Fantomas
The Director's Cut
[Ipecac]
Rating: 8.4
IN A WORLD WHERE MIKE PATTON SLICED AND DICED MUSICAL GENRES, NO ONE WAS
PREPARED FOR... THE DIRECTOR'S CUT!!!!!!!
Or so might the tagline for a Mike Patton biopic run. But really, have we ever
been prepared? Since Patton permanently shoved Faith No More off the deep
end by taking the vocal reigns just in time for their hit-making The Real
Thing album, he's refused to stay fixed in the limelight, opting instead
to focus on more serious work with his pre-FNM band, the highly experimental
Mr. Bungle. And, when not hanging out with John Zorn (having lighthearted
chats about Japanese death-porn, presumably), he makes solo records.

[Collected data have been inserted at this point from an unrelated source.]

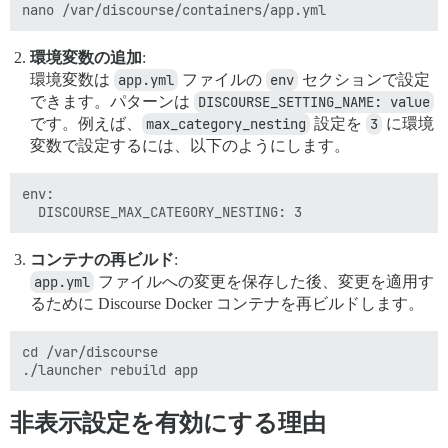
環境変数の追加
:
環境変数は
app.yml
ファイルの
env
セクションで設定
できます。パターンは
DISCOURSE_SETTING_NAME: value
です。例えば、
max_category_nesting
設定を
3
に環境
変数で設定するには、以下のようにします。
env:

コンテナの再ビルド
:
app.yml
ファイルへの変更を保存した後、変更を適用す
るために Discourse Docker コンテナを再ビルドします。
cd /var/discourse

非表示設定を有効にする理由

Mr. Bungle most recent release, 1999's California, had me wondering
whether Patton was finally running out of the disturbing energy that had
powered the rest of his work. While still not quite sunny, California
showed a mellower, more pop-structured side of Patton, and the imperative
force that usually solders together his stylistic mishmashes wasn't quite
there.
Enter Fantomas. Taking their name from the psychopathic anti-hero of a
series of French thriller novels, the band seems tailor-made to give vent to
Patton's dark side, setting Slayer drummer Dave Lombardo and Melvins guitarist
Buzz Osborne alongside Bungle bassist Trevor Dunn. Though fitting a single
style to the band is difficult, The Director's Cut, Fantomas' second
full-length, takes aim at a very narrow genre: film music (particularly those
creepy Theremin-tastic horror movie themes).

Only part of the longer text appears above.